Wednesday, May 22, 2013

Long Term Care vs. Retirement Income


With Americans living longer than ever before and remaining active at ages that were unthinkable a generation or two ago, the need to plan for old age and retirement becomes increasingly important. And an important part of this is planning for health needs. The US Department of Health and Human Services estimates that 70% of people of the age of 65 or older will need some form of longer term care during their lives. This care could be for a few weeks, a few months or could be permanent.

The cost of this kind of care can be greater than most people realize. For example a private room in a nursing home can cost $205 per day or over $74,000 per year. A home health aide will cost $25 per hour. These are major expenses and when they arise can throw financial planning for retirement out of gear, leading to severe financial hardships. In many cases, assets that have been set aside for retirement need to be compromised. There are today insurance policies that can protect you from these contingencies and because of the money back guarantee and income tax free death benefit that they offer, should be treated as a saving cum insurance tool that does not require cash outflow with no chance of monetary return.

This type of insurance policy is a universal life insurance policy with long term care benefits incorporated into it. Here’s how it works:

If There Are Long Term Care Costs: In many cases the policy can provide you with up to 5 times the dollars needed to reimburse long term care costs. The specified death benefit amount is used to cover long term care costs up to the monthly maximum as lain down in the policy. There is also an option or a rider to provide for coverage beyond the depletion of the death benefit.

If Long Term Care Costs Do Not Arise: If you do not require long term care the full death benefit amount remains intact. If only a part of the death benefit amount has been used to meet long term care costs, the balance remains available as death benefit. The entire available death benefit amount will go to your beneficiaries free of income tax and will not be subject to probate if anyone besides your estate is named as the beneficiary.

The Option to Change Your Mind: A Return of Premium Rider is available on both single premium as well as certain flexible premium policies. If you should decide to discontinue the policy, the premiums paid by you till that time will be returned to you, less any loans, withdrawals or benefits paid. The terms of the Return of Premium Rider will govern the terms of the refund.

Here’s an example of how this type of policy could benefit you. Suppose you have set aside $300,000 of you retirement portfolio to cover possible long term care costs. If you move $100,000 into a single premium policy, you could get up to $80,000 plus per years for 6 years to cover long term care costs. That totals to $480,000 or nearly 500% of the premium amount. If there are no long term care expenses, your beneficiaries could receive over $150,000 as tax free death benefit.
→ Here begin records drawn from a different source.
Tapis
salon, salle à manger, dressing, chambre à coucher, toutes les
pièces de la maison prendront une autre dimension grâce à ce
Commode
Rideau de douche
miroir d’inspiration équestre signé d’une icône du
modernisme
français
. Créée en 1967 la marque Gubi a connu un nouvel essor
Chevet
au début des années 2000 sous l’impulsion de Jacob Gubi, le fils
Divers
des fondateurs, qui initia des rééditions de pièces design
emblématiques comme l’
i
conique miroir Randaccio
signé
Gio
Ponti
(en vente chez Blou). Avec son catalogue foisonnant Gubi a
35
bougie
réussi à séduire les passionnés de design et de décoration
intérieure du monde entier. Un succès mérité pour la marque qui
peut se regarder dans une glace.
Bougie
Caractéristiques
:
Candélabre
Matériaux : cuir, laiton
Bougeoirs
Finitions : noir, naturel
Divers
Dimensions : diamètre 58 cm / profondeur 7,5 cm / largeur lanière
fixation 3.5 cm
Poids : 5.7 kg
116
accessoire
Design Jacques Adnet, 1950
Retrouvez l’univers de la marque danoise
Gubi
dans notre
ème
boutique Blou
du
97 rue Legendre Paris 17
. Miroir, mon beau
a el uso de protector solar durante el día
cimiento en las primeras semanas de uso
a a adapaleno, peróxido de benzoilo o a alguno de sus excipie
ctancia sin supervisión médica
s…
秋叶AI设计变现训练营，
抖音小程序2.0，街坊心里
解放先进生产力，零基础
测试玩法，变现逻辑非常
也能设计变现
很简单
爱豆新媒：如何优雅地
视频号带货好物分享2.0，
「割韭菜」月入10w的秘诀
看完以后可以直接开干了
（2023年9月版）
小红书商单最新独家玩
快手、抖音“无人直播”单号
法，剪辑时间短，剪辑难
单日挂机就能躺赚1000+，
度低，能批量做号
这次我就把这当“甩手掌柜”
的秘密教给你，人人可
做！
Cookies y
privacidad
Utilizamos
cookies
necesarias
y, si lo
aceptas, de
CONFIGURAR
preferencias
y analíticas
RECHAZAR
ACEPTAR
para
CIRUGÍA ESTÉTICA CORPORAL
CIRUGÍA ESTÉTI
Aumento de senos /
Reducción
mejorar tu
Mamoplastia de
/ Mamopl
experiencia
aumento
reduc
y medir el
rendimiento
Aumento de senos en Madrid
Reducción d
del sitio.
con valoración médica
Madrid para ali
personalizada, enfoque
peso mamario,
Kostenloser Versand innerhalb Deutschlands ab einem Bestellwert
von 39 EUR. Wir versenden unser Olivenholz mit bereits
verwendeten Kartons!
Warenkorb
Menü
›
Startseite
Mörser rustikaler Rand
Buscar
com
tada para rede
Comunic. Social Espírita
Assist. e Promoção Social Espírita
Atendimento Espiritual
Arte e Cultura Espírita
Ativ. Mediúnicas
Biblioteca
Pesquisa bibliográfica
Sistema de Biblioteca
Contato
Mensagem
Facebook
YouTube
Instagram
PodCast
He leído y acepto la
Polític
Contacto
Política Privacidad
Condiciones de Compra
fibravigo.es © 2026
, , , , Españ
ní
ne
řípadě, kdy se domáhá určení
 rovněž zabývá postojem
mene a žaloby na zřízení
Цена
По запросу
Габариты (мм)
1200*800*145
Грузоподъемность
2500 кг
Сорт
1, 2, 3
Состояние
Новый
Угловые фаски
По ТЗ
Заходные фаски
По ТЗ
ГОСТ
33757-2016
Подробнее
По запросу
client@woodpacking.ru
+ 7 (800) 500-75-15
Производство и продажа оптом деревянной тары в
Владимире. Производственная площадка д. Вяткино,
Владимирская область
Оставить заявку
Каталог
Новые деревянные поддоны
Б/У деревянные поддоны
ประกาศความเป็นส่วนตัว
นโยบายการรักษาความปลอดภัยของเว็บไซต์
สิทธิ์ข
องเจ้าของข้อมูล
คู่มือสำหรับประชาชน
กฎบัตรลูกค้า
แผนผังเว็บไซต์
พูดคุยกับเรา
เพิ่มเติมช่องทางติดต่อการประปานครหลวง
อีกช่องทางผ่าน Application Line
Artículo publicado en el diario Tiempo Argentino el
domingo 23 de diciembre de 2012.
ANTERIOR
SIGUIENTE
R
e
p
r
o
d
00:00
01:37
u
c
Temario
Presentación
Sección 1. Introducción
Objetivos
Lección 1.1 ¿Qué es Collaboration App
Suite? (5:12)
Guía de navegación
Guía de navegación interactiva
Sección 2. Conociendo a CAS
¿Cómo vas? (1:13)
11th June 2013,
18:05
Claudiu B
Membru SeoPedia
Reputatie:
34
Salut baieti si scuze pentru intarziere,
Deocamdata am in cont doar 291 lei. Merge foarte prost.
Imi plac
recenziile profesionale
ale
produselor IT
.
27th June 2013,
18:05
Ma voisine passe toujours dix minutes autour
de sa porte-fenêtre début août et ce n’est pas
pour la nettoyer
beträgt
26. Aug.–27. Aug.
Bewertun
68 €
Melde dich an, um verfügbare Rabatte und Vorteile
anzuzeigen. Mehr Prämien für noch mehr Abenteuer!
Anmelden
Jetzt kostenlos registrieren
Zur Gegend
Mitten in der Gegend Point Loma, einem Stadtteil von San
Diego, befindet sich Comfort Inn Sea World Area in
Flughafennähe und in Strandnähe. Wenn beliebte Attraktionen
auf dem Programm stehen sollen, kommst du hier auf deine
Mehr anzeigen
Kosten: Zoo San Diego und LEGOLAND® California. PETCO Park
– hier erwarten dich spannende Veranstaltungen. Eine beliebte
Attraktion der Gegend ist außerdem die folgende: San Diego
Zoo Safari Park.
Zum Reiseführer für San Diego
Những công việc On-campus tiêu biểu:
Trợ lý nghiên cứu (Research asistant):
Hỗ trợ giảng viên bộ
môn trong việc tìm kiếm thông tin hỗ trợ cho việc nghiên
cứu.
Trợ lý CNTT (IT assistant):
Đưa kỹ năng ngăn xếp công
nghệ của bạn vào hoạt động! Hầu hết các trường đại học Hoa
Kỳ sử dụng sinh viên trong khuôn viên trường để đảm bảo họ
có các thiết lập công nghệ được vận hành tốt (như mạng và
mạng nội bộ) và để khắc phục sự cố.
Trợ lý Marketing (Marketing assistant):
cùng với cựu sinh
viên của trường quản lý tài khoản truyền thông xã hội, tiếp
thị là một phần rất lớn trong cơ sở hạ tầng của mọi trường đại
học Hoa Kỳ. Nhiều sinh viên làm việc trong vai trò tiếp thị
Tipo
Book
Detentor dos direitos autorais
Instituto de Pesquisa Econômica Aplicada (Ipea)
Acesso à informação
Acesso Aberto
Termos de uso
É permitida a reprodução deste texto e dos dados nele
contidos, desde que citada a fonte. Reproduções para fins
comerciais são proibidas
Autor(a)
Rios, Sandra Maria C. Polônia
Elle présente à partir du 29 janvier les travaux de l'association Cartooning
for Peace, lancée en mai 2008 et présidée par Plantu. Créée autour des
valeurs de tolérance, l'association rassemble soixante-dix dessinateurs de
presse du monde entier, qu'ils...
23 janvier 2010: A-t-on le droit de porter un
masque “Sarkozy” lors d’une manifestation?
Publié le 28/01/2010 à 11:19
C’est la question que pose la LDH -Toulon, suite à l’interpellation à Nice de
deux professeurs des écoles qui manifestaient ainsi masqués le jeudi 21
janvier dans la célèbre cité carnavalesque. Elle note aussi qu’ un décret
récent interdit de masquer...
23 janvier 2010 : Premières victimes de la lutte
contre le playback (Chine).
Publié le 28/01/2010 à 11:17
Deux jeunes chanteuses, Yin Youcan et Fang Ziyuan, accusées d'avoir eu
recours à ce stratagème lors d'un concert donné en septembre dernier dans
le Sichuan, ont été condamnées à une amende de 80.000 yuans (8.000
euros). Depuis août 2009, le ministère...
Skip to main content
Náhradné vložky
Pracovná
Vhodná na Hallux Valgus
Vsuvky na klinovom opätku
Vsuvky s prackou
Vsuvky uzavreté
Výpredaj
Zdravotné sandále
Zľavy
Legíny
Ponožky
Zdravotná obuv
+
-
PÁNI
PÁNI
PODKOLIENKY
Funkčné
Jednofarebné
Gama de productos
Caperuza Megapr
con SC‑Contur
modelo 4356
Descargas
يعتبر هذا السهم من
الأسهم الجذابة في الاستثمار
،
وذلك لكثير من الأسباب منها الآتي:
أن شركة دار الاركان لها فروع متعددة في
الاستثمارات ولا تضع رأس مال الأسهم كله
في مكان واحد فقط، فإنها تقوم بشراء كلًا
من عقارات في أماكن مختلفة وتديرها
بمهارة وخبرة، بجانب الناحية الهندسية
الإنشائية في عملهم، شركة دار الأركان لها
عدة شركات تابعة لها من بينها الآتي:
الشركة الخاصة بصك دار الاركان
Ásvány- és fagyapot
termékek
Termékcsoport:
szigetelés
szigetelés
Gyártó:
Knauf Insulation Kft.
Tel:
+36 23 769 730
In case some part of the death benefit is used for long term care costs, the remaining portion will go to your beneficiaries’ tax free. The exact amount to benefit available will vary from case to case. And if you should change your mind about the policy, you can request for return of premium, less any benefits paid, loans or withdrawals.

An insurance policy to protect you from long term care costs can give you all the protection you need while freeing up a significant part of your portfolio for use where greater returns may be expected.